Ketua KPK Agus Rahardjo menjelaskan, praktik rasuah tersebut bermula saat Chandry Suanda yang merupakan bos PT Cahaya Sakti Argo (CSA) diduga memliki kepentingan untuk mendapatkan kuota impor bawang putih.
Kemudian, Doddy Wahyudi yang merupakan pihak dari swasta menawarkan bantuan kepada Chandry untuk mengurus izin impor bawang putih tahun 2019.
Doddy menyampaikan memiliki jalur cepat untuk mengurus Rekomendasi Impor Produk Hortikultura (RIPH) dari Kementerian Pertanian (Kementan) dan Surat Persetujuan Impor (SPI) dari Kementerian Perdagangan (Kemendag).
Kendati urus izin tak kunjung selesai, Doddy berusaha mencari kenalan yang dapat menghubungkan dengan pihak-pihak yang dapat membantu pengurusan RIPH dan SPI tersebut.
"DDW (Doddy) berkenalan dengan ZFK (Zulfikar) yang memiliki kolega-kolega yang dianggap berpengaruh untuk pengurusan izin tersebut," kata Agus, saat konfrensi pers, di Gedung Merah Putih KPK, Jakarta Selatan, Kamis (8/8).
Diketahui, Zulfikar mempunyai hubungan dengan orang kepercayaan I Nyoman, Mirawati Basri dan seorang swasta Elviyanto. Keduanya disinyalir memliki kedekatan dengan Anggota DPR RI Komisi VI fraksi PDIP, I Nyoman Dharmanta.

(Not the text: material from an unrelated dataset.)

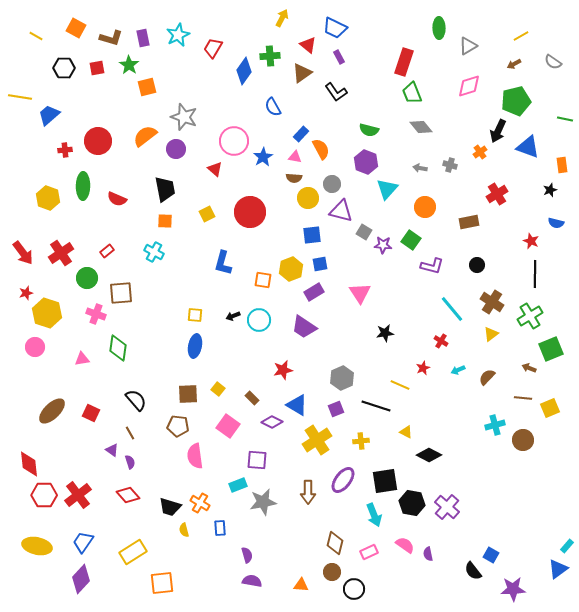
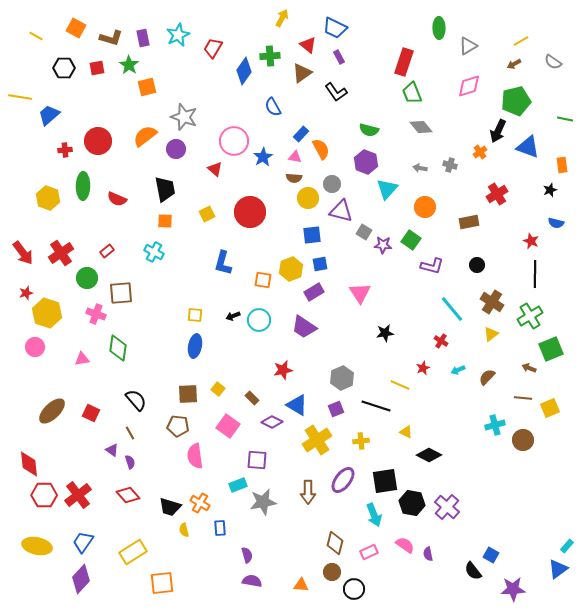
yellow line at (521, 36): moved 5 px down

"Setelah itu DDW (Doddy), ZFK (Zulfikar), MBS (Mirawati Basri) dan INY (I Nyoman) melakukan serangkaian pertemuan dalam rangka membahas pengurusan perizinan impor bawang putih dan kesepakatan fee," ujar Agus.
Dari pertemuan itu, muncul nilai kesepakatan yang awalnya sebesar Rp3,6 miliar, serta komitmen fee sebesar Rp1.700 hingga Rp1.800 dari setiap kilogram bawang putih yang diimpor.
Diduga, komitmen terasebut diperuntukan agar pengurusan izin kuota impor sebesar 20.000 ton bawang putih dapat disahkan untuk beberapa perusahaan termasuk perusahaan yang dimiliki oleh Chandry. Jika dihitung, fee yang didapat dari 20.000 ton bawang putih mencapai Rp36 miliar.
Namun demikian, Chandry belum dapat membayar kesepakatan tersebut lantaran beberapa perusahaan yang ingin membeli kuotanya belum memberikan uang. Akhirnya, Chandry berencana meminjam uang Zulfikar.
Akhirnya, Zulfikar memutuskan untuk meminjamkan uang kepada Chandry dengan syarat bunga pinjaman yang dibayar jika impor terealisasi dengan nilai sebesar Rp100 juta per bulan. Zulfikar juga mendapat jatah dari setiap kilogram bawang putih tersebut sebesar Rp50.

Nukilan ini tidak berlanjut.